There’s a question that often gets asked on computer and web development forums. Is the current, cheapest Mac laptop going to be powerful enough for web development? Usually the computer in question is something like the 2019 MacBook Air.
Common questions include:
- Will the base i5 processor will be fast enough or should they move up to the top spec i9?
- Do they need more than 8gb of ram and a 1tb SSD?
- Will the 13” Retina screen be big enough?
Whenever I see one of these questions I smile, and glance down at the computer I use to do my web development on. It’s a base 11” MacBook Air with 8gb Ram, an i5 processor and a 500gb SSD. Oh and it’s from 2012, that’s 8 years old at the time of writing. And yes, it is perfectly capable of doing the job.
Just to clarify things a little, here’s a breakdown of the sort of tasks I use it for.
Caveat: this article is Mac OS based as that’s what I use. The general principle of using an older computer for web development may apply equally well to Windows, Linux etc.
Most of my web development work for my personal sites is done in NodeJS. For this my old laptop is perfectly fine. It’s not until you start building really large sites with tens of thousands of pages that you start to need something more powerful.
I also used to build sites in both Wordpress and basic PHP, and the laptop was fine for this too.
My web browser of choice for web development is usually either Firefox or Chrome.

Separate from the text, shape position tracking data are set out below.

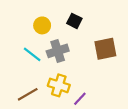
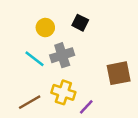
brown square: (105, 49) -> (119, 73), moved

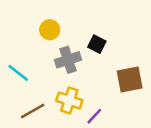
black square: (80, 23) -> (97, 44), moved
cyan line: (34, 59) -> (18, 73), moved

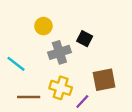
brown square: (130, 79) -> (104, 80), moved
brown line: (33, 111) -> (29, 97), turned 30

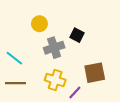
brown line: (29, 97) -> (15, 83), moved

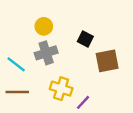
gray cross: (54, 48) -> (46, 53), moved
brown square: (95, 73) -> (107, 61), moved

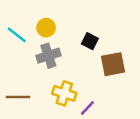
cyan line: (16, 64) -> (17, 35), moved

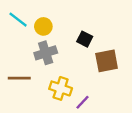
cyan line: (17, 35) -> (18, 20), moved
brown line: (18, 97) -> (19, 78), moved

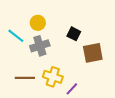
cyan line: (18, 20) -> (16, 36), moved
brown line: (19, 78) -> (25, 78), moved

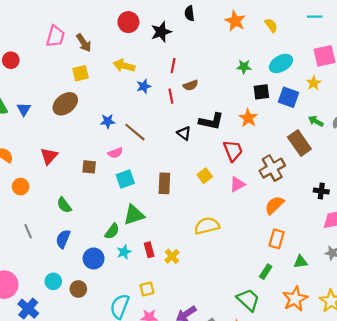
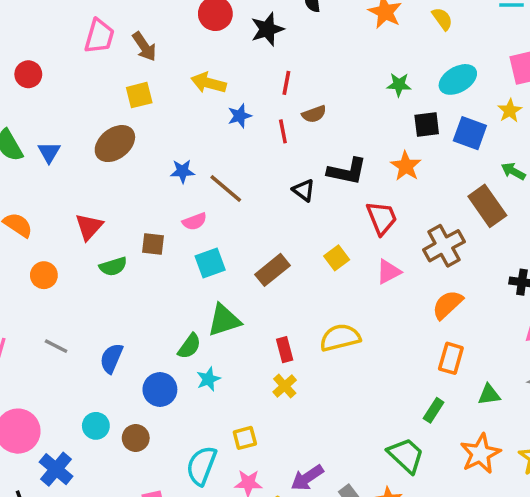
brown rectangle: (164, 183) -> (273, 270), turned 48
green semicircle: (64, 205) -> (113, 267), moved, turned -70
gray line: (28, 231) -> (56, 346), turned -40
red rectangle: (149, 250) -> (285, 350), moved

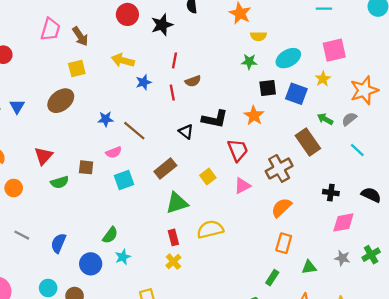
yellow semicircle: (442, 19) -> (258, 36), moved, turned 126
brown rectangle: (273, 270) -> (165, 168), moved
green triangle: (224, 320) -> (177, 203), moved

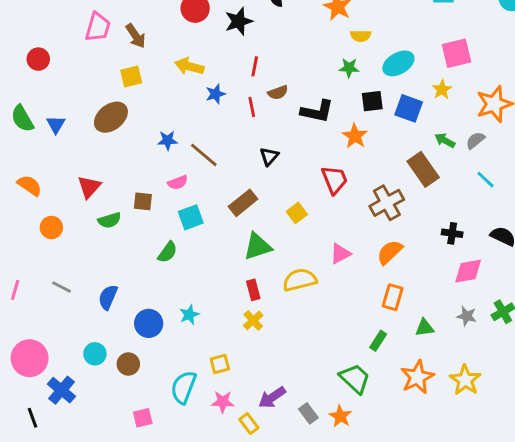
black L-shape: (215, 119) -> (317, 111), moved
black triangle: (186, 132) -> (269, 156), turned 35
pink triangle: (242, 186) -> (340, 254), moved
green semicircle: (110, 235) -> (168, 252), moved

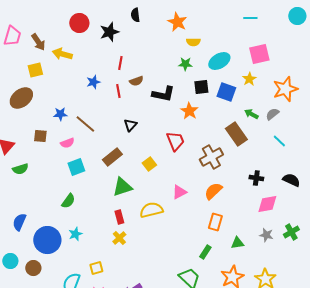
yellow arrow: (189, 66) -> (62, 54), moved
brown square: (143, 201) -> (40, 136), moved
green semicircle: (168, 252) -> (68, 201), moved
blue circle: (149, 323) -> (47, 240), size x1.4

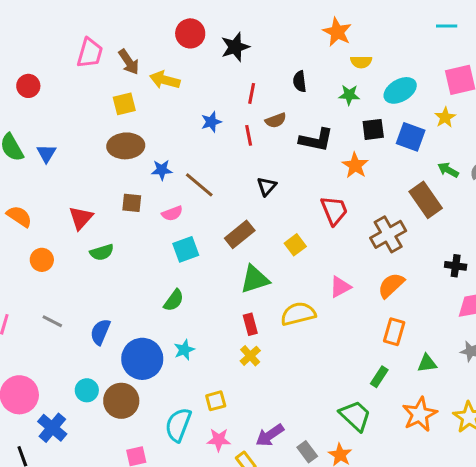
black semicircle: (135, 15) -> (300, 81), moved
brown ellipse: (21, 98) -> (126, 146), moved, turned 35
brown circle: (33, 268) -> (121, 401), size x1.5

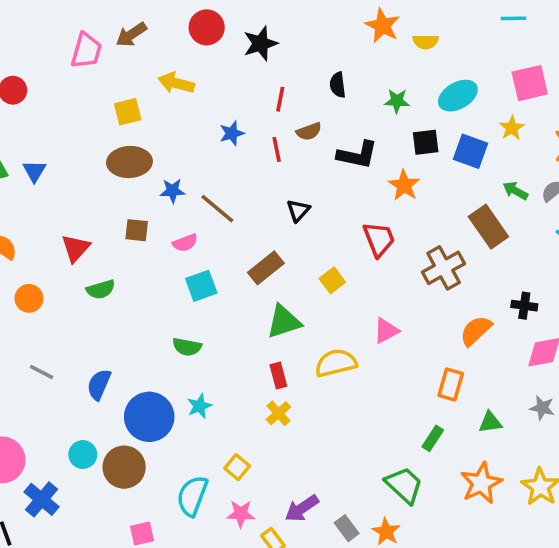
brown arrow: (129, 62) -> (131, 35), moved, turned 90
yellow semicircle: (361, 62) -> (426, 42), moved
orange semicircle: (391, 285) -> (476, 331), moved
green semicircle: (174, 300) -> (187, 347), turned 65
yellow square: (216, 401) -> (237, 467), turned -36

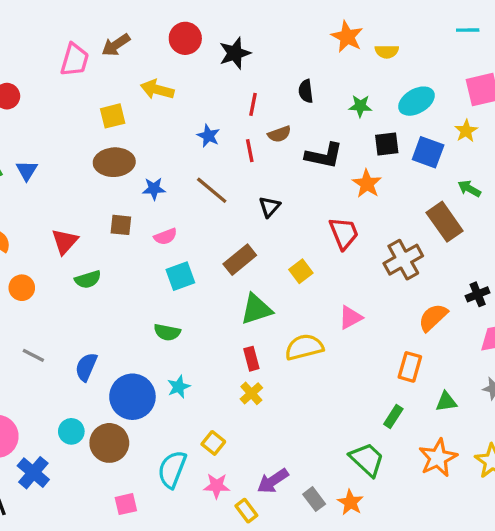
blue star: (232, 133) -> (208, 136), turned -30
brown line: (217, 209) -> (212, 190), moved
black cross: (524, 306) -> (478, 294), turned -30

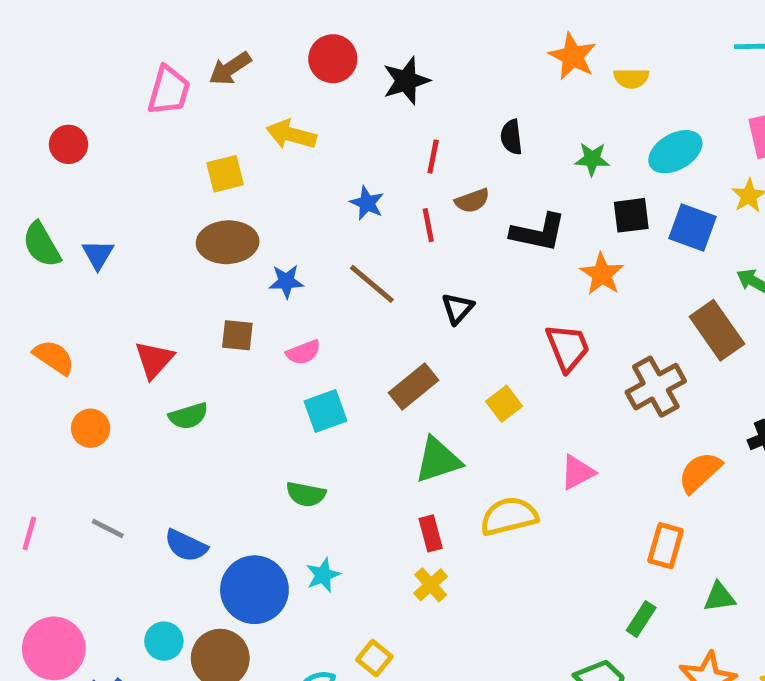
blue semicircle: (86, 367) -> (186, 546), turned -88

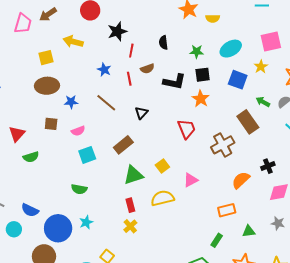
black star: (406, 81) -> (117, 31), moved
black square: (631, 215) -> (203, 75), moved
yellow square: (504, 404) -> (162, 166), moved
orange rectangle: (666, 546) -> (227, 210), turned 60
cyan circle: (164, 641) -> (14, 229), moved

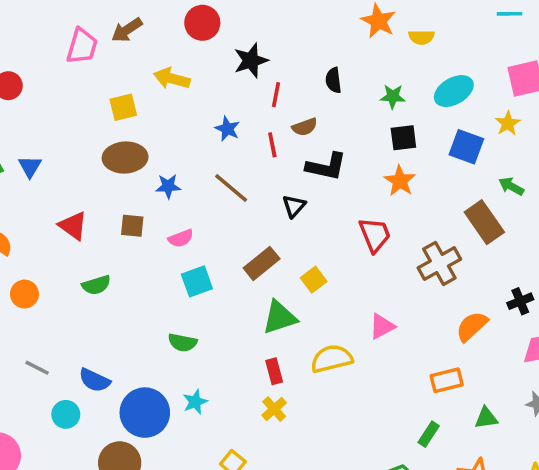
black L-shape: (174, 82) -> (326, 166), moved
red triangle: (17, 134) -> (73, 226), moved, turned -36
yellow square: (162, 166) -> (314, 280), moved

Why? I just prefer the development tools that come with them compared to those in Safari. I do use Safari, just mainly for non work related browsing and for double checking websites display properly.
The only time my laptop starts to slow down is if I have multiple browsers open and am running memory intensive apps in them such as Codesandbox. This is one of those times when the 8gb of memory starts to become a problem.
I use either Sublime Text or VS Code. I do notice VS Code runs a little slower than Sublime Text at times. There’s the occasional pause every now and then, but it’s not enough to disrupt my general workflow.
I usually deal with simple graphics such as touching up photos, resizing images, creating SVGs or creating a multi layered mockup. For this I either use the original version of Pixelmator, Affinity Photo or Affinity Designer. As I do all of this at 72dpi the 8Gb of RAM is plenty. If I was doing higher resolution photo or video work then I can imagine I would need more RAM.
I have also made a few music videos using Final Cut. This obviously wasn’t as fluid to work with as a faster machine and the render took a while to complete but it was perfectly usable and got the job done ok.
What this is not good at
So that’s a break down on what works well. Now, here’s a list of tasks that don’t work quite so well.
Very large sites involving a multi platform setup
There are a few use cases where I wouldn’t recommend using a laptop as old and as underpowered as this. One of those are when you are working on really large websites. For my day job, one of the sites I work on in development has a PHP based API backend running in Docker. This has a Redis Cache that uses several Gb of memory. On top of this I have the front end NuxtJS codebase running in development mode. This is a large site consisting of over 100,000 pages.
I also work on another large React based site that also has a PHP backend running in a Docker container.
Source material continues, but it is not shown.